One of those shows was the work in progress which would eventually become Tree. The piece is also his first created in collaboration with another comedian. And as that other comedian happens to be Tim Key, it’s no surprise that this news was greeted by one person on Twitter as “the comedy nerd’s equivalent of Batman appearing in the Superman sequel”.
The premise of Tree brings to mind Samuel Beckett’s most famous play – two men having a very long conversation while waiting for somebody who never arrives. While the parallels to Waiting For Godot are inescapable, the piece itself sees Kitson returning to beautifully familiar territory. Although some of the comedy is gentler than in other pieces, the show abounds with flights of fancy and bursts of whimsy, interspersed with poetic one-liners (“for every one person frolicking in a fountain, there’s another broken in a bedsit”).

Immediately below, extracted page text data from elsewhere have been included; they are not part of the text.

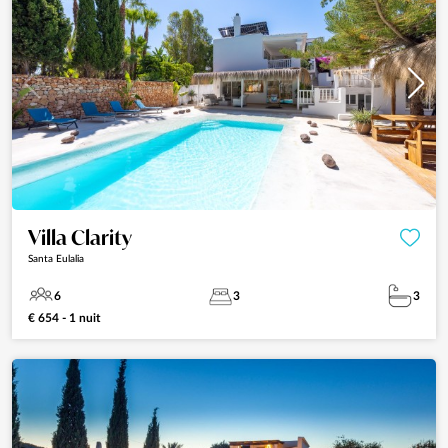
Villa Clarity
Santa Eulalia
6
3
3
€ 654 - 1 nuit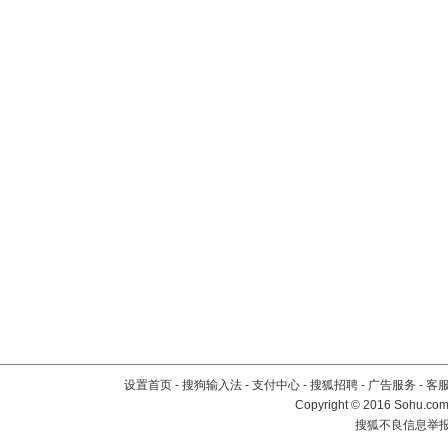
设置首页
-
搜狗输入法
-
支付中心
-
搜狐招聘
-
广告服务
-
客
Copyright
©
2016 Sohu.com 
搜狐不良信息举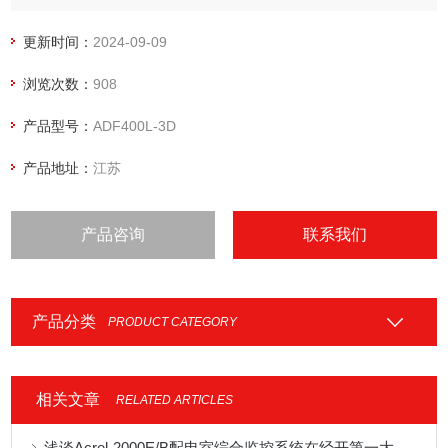
活性高，互不干扰等优势深受小区、学校、企业等的青睐，该
系列仪表支持预付费功功能。
更新时间：
2024-09-09
浏览次数：
908
产品型号：
ADF400L-3D
产品地址：
江苏
产品咨询
联系我们
产品分类
PRODUCT CATEGORY
相关文章
RELATED ARTICLES
浅谈Acrel-2000E/B配电室综合监控系统在经开第一大街南一所中的应用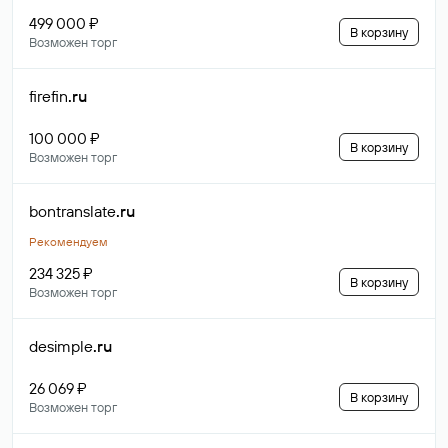
499 000 ₽
В корзину
Возможен торг
firefin
.ru
100 000 ₽
В корзину
Возможен торг
bontranslate
.ru
Рекомендуем
234 325 ₽
В корзину
Возможен торг
desimple
.ru
26 069 ₽
В корзину
Возможен торг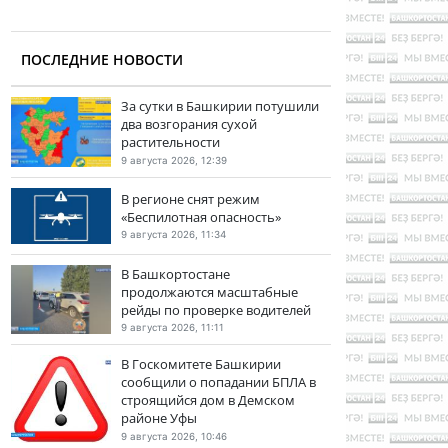
ПОСЛЕДНИЕ НОВОСТИ
За сутки в Башкирии потушили
два возгорания сухой
растительности
9 августа 2026, 12:39
В регионе снят режим
«Беспилотная опасность»
9 августа 2026, 11:34
В Башкортостане
продолжаются масштабные
рейды по проверке водителей
9 августа 2026, 11:11
В Госкомитете Башкирии
сообщили о попадании БПЛА в
строящийся дом в Демском
районе Уфы
9 августа 2026, 10:46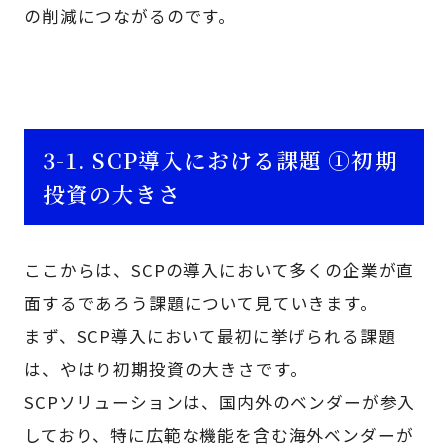
の削減につながるのです。
3-1. SCP導入における課題 ①初期
投資の大きさ
ここからは、SCPの導入において多くの企業が直
面するであろう課題について見ていきます。
まず、SCP導入において最初に挙げられる課題
は、やはり初期投資の大きさです。
SCPソリューションは、国内外のベンダーが参入
しており、特に広範な機能を含む海外ベンダーが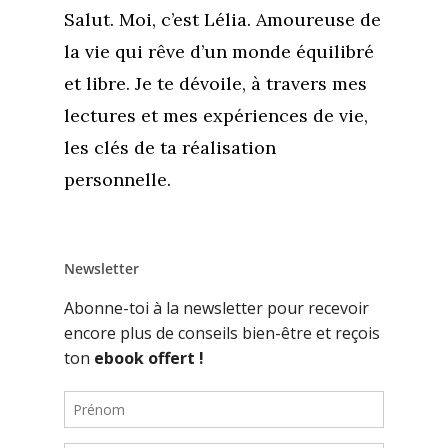
Salut. Moi, c’est Lélia. Amoureuse de
la vie qui rêve d’un monde équilibré
et libre. Je te dévoile, à travers mes
lectures et mes expériences de vie,
les clés de ta réalisation
personnelle.
Newsletter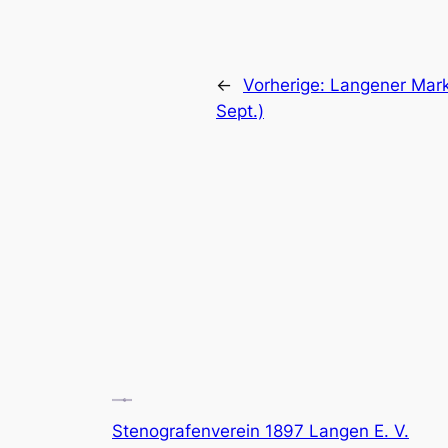
←
Vorherige:
Langener Mark
Sept.)
Stenografenverein 1897 Langen E. V.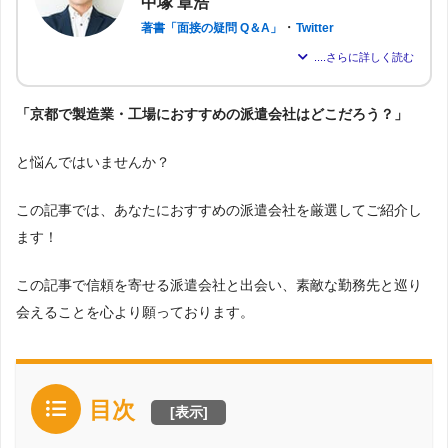
中塚 章浩
・
著書「面接の疑問 Q＆A」
Twitter
パーソルテンプスタッフ株式会社に約6年在籍し、現在は派遣会社「株
式会社アドバンスフロー」の代表取締役。
「京都で製造業・工場におすすめの派遣会社はどこだろう？」
のべ約2,000名もの転職支援を行い、求職者が希望する仕事を得られる
よう尽力。人材業界16年の経験から「派遣はしっかりとした情報が得
られれば得られるほど、理想の職場を見つけられる」と確信し、多く
と悩んではいませんか？
の人が情報を得られるよう、記事の監修も行う。
この記事では、あなたにおすすめの派遣会社を厳選してご紹介し
ます！
この記事で信頼を寄せる派遣会社と出会い、素敵な勤務先と巡り
会えることを心より願っております。
目次
[
表示
]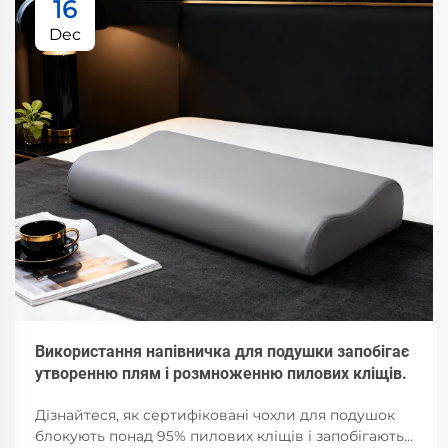
16
Dec
Використання напівничка для подушки запобігає
утворенню плям і розмноженню пилових кліщів.
Дізнайтеся, як сертифіковані чохли для подушок
блокують понад 95% пилових кліщів і запобігають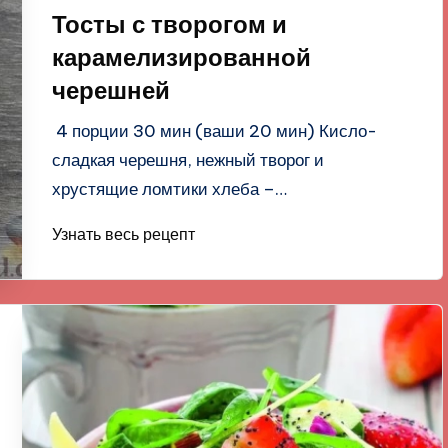
в
Тосты с творогом и
карамелизированной
черешней
4 порции 30 мин (ваши 20 мин) Кисло-
сладкая черешня, нежный творог и
хрустящие ломтики хлеба –…
Узнать весь рецепт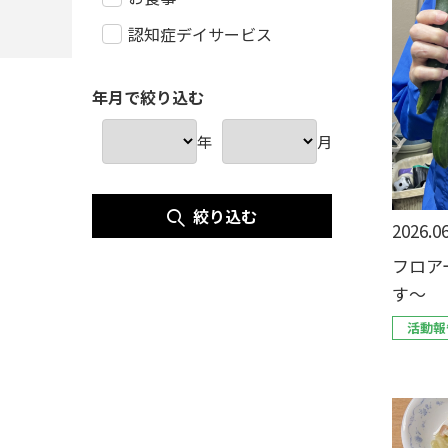
認知症デイサービス
年月で絞り込む
年
月
絞り込む
2026.06
フロア
す〜
活動報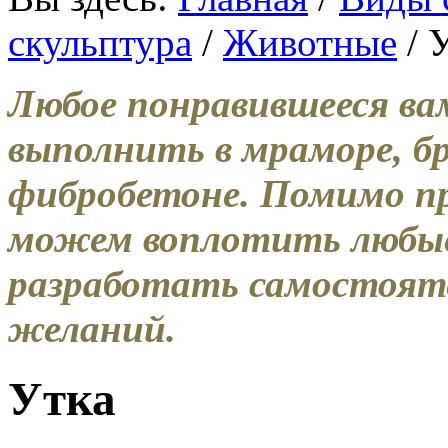
скульптура
/
Животные
/ 
Любое понравившееся ва
выполнить в мраморе, бр
фибробетоне. Помимо пр
можем воплотить любые
разработать самостоят
желаний.
Утка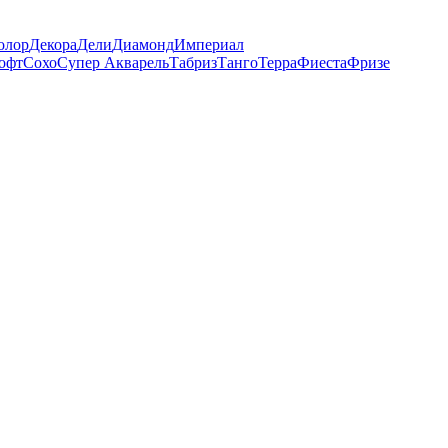
олор
Декора
Дели
Диамонд
Империал
офт
Сохо
Супер Акварель
Табриз
Танго
Терра
Фиеста
Фризе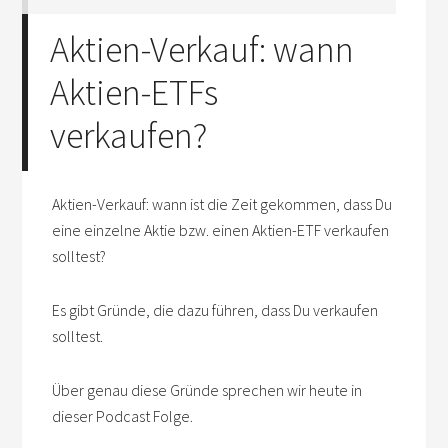
Aktien-Verkauf: wann
Aktien-ETFs
verkaufen?
Aktien-Verkauf: wann ist die Zeit gekommen, dass Du
eine einzelne Aktie bzw. einen Aktien-ETF verkaufen
solltest?
Es gibt Gründe, die dazu führen, dass Du verkaufen
solltest.
Über genau diese Gründe sprechen wir heute in
dieser Podcast Folge.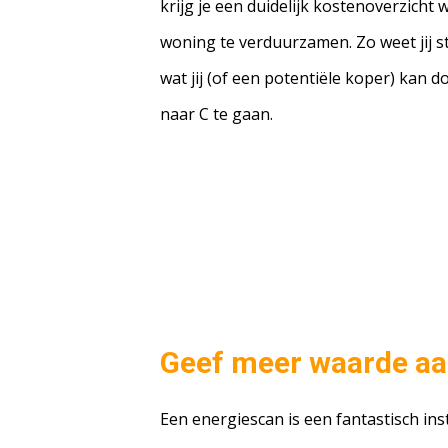
krijg je een duidelijk kostenoverzicht
woning te verduurzamen. Zo weet jij st
wat jij (of een potentiële koper) kan 
naar C te gaan.
Geef meer waarde aa
Een energiescan is een fantastisch i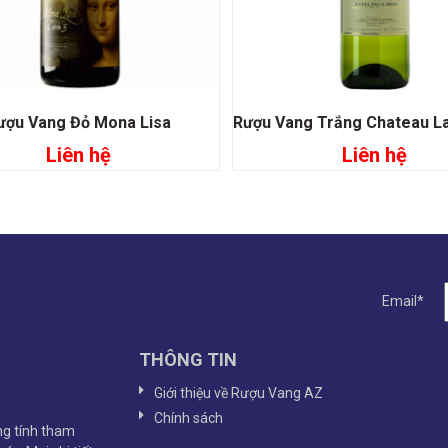
ượu Vang Đỏ Mona Lisa
Liên hệ
Liên hệ
Đọc tiếp
Đọc tiếp
Email*
THÔNG TIN
Giới thiệu về Rượu Vang AZ
Chính sách
g tính tham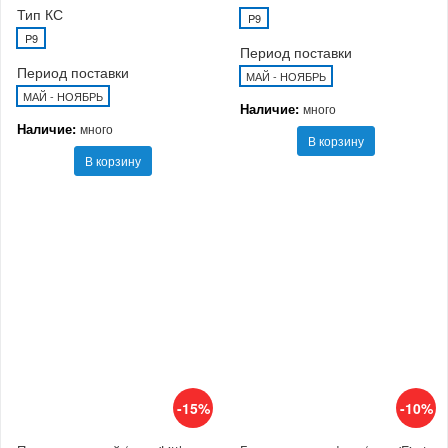
Тип КС
P9
P9
Период поставки
Период поставки
МАЙ - НОЯБРЬ
МАЙ - НОЯБРЬ
Наличие:
много
Наличие:
много
В корзину
В корзину
-15%
-10%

Kitson spends the entire duration of the play up the titular tree (which is full-size and dominates the stage), while Key paces underneath, waiting and preparing a picnic for a date with a girl called Sarah. Over the 90 minute running time, we learn about Key and Sarah’s relationship, and just why Kitson appears to be living in a tree. The interplay between the pair is brilliantly handled and it’s hard to believe that – apart from a couple of preview nights in London – it’s the first time they’ve performed the material with each other.
It’s also worth mentioning how effortlessly Key slips into his role; anyone who’s seen his work as Alan Partridge’s sidekick Simon, or remembers how easily he stole the Rafe Spall film I’ll Give It A Year will recognise his comedic acting prowess, but it’s still somewhat revelatory watching him play Kitson’s nervy, anxious unnamed foil. Kitson’s role is basically his stand-up persona, albeit located several feet up in the air, but his performance too contains some moments of real pathos amid the laughs.
The piece explores themes which Kitson has explored before – loneliness, commitment, isolation and the need to seize opportunities as they arise – all are riffed upon here. Kitson’s writing celebrates the little heroic details of day-to-day life (such as talking to a girl on a bus) and the final twist leaves things deliberately ambiguous, to the point where it’s likely you’ll be tempted to return for a repeat performance.
There are no plans to tour Tree after this limited run, and with two of the most engaging and exciting comedians of their generation appearing together, this could be a rare opportunity to experience something truly special.